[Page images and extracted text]
▽
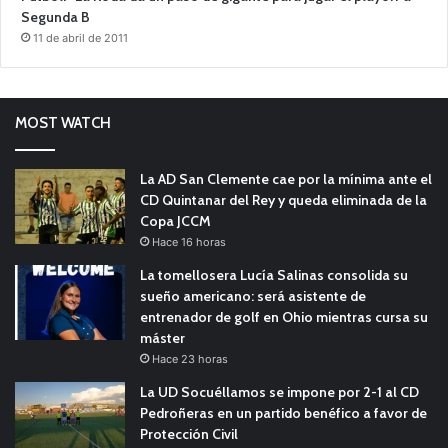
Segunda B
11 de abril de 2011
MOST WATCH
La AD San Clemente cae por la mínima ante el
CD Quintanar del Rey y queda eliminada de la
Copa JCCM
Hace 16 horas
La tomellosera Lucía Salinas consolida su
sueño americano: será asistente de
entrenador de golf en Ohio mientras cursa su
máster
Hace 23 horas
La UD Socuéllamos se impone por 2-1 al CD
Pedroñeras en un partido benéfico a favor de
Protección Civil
△
WORK INSTRUCTION - Look above for the line containing "11 de abril de 2011". Output from there through the line containing "Pedroñeras en un partido benéfico a favor de", exactly and inclusively.

REPLY TO THE TASK -
11 de abril de 2011
MOST WATCH
La AD San Clemente cae por la mínima ante el
CD Quintanar del Rey y queda eliminada de la
Copa JCCM
Hace 16 horas
La tomellosera Lucía Salinas consolida su
sueño americano: será asistente de
entrenador de golf en Ohio mientras cursa su
máster
Hace 23 horas
La UD Socuéllamos se impone por 2-1 al CD
Pedroñeras en un partido benéfico a favor de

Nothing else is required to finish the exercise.